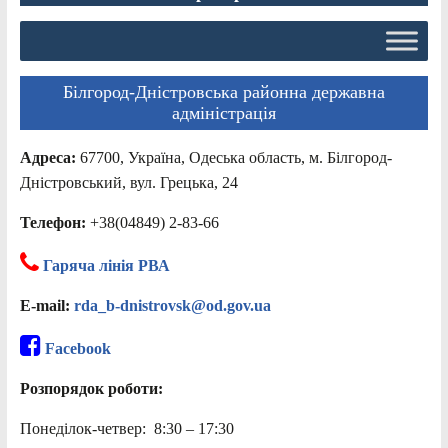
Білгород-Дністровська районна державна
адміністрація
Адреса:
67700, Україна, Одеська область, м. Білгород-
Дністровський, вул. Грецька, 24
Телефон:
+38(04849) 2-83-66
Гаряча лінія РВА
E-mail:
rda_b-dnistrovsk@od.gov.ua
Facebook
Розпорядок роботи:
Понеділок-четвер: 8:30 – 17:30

◇ ◇ ◇ ◇ ◇ ◇ ◇

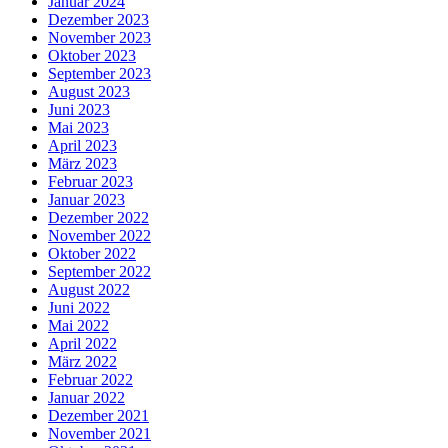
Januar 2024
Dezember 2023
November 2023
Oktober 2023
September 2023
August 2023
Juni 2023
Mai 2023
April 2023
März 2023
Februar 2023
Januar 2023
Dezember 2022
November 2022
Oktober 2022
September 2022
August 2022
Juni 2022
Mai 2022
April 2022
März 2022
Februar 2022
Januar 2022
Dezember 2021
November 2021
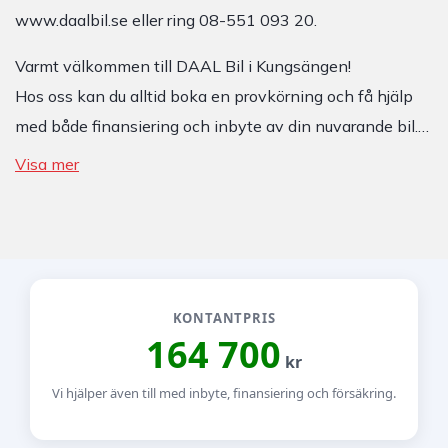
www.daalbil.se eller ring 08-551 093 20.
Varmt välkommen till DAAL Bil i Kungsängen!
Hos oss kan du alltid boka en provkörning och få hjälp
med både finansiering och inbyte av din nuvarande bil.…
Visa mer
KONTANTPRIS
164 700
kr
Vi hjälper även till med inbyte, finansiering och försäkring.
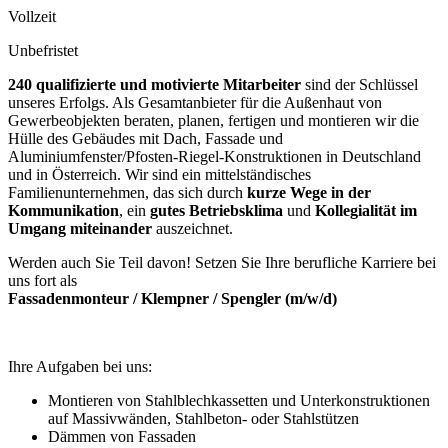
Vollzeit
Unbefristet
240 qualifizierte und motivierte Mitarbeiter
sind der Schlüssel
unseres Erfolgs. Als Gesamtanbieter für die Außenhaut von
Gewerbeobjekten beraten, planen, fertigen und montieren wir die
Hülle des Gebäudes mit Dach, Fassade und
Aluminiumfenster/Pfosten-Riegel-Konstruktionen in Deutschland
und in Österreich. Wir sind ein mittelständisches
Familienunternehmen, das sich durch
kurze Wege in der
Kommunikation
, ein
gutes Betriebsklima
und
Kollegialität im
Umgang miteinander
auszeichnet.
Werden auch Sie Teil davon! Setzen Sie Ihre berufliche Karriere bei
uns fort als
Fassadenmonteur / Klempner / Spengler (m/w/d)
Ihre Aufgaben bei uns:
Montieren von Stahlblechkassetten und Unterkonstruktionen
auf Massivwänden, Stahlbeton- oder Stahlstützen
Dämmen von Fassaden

◇ ◇ ◇ ◇ ◇ ◇ ◇

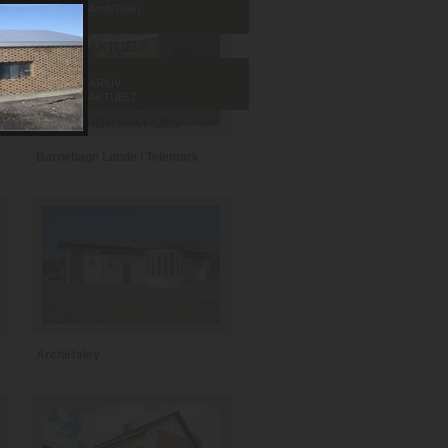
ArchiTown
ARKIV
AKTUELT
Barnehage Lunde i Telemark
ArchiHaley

◇ ◇ ◇ ◇ ◇ ◇ ◇

BRIEF:
Copy each line of the records above that carries the word "inbyte".

EXERCISE ANSWER:
med både finansiering och inbyte av din nuvarande bil.…
Vi hjälper även till med inbyte, finansiering och försäkring.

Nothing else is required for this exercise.